This turn of Bob’s personal events also explained his rather martial approach to the rest of the world. I found out early on that Bob, boy or girl, was not in any way tolerant of his own species. In fact, he was downright belligerent. Sometimes he’d come home late at night splattered with blood, and it wasn’t his blood. At other times, there would be cat hair sticking out of his mouth that did not match any hair on his body. Bob was, and is, a fighter. It wasn’t long before I noticed there were no foreign cats in my neighborhood. Bob was carving out his own empire. 

Bob also turned out to be a mighty hunter, bringing home all sorts of demised trophies to feast on--everything from mice to bats to unknown whatevers--which he proceeded to deposit and devour in the middle of the fencing room floor, his absolute safe place. When a cat brings food to your home, you know he’s bringing it to his home. Bob knows where he lives.

From abandoned cat on the street to a permanent fixture in my fencing studio, Bob has come a long way in his quest for a forever home. This is where Bob has chosen to put down his roots. He also brings a touch of relaxed hominess to my fencing room, which I believe adds greatly to the learning process of my students.

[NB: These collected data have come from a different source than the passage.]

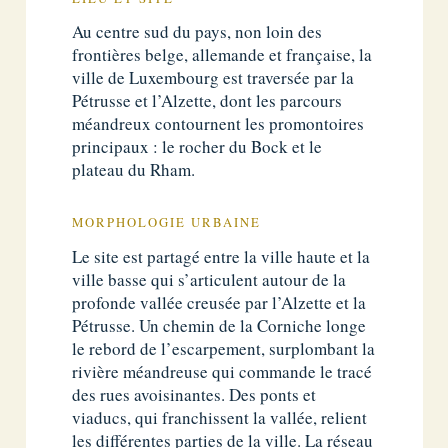
Au centre sud du pays, non loin des
frontières belge, allemande et française, la
ville de Luxembourg est traversée par la
Pétrusse et l’Alzette, dont les parcours
méandreux contournent les promontoires
principaux : le rocher du Bock et le
plateau du Rham.
MORPHOLOGIE URBAINE
Le site est partagé entre la ville haute et la
ville basse qui s’articulent autour de la
profonde vallée creusée par l’Alzette et la
Pétrusse. Un chemin de la Corniche longe
le rebord de l’escarpement, surplombant la
rivière méandreuse qui commande le tracé
des rues avoisinantes. Des ponts et
viaducs, qui franchissent la vallée, relient
les différentes parties de la ville. La réseau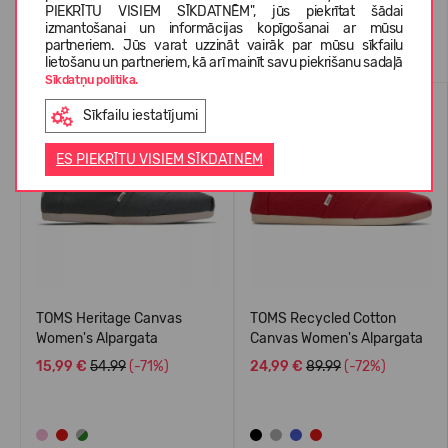
PIEKRĪTU VISIEM SĪKDATNĒM", jūs piekrītat šādai
izmantošanai un informācijas kopīgošanai ar mūsu
Līdzīgas preces
partneriem. Jūs varat uzzināt vairāk par mūsu sīkfailu
lietošanu un partneriem, kā arī mainīt savu piekrišanu sadaļā
Sīkdatņu politika.
VASARAI
VASARAI
Sīkfailu iestatījumi
-71%
-72%
ES PIEKRĪTU VISIEM SĪKDATNĒM
TOMS Heritage Canvas
TOMS Recycled Cotton
Women's Alpargata
Canvas Women's Alpargata
15,99 €
54.99
(-71%)
24,99 €
89.99
(-72%)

Some fencers enjoy the sterile coldness of a gymnasium packed with buzzing, flashing scoring machines and screaming competitors. It is, I suppose, the way of the sport mind. But that has never been my way and never will be. I see fencing as a challenging life skill. I prefer clean fencing, a bit of Mozart playing in the background and, of course, my fencing room cat overseeing it all.

“A dog is a dog, a bird is a bird, but a cat is a person.”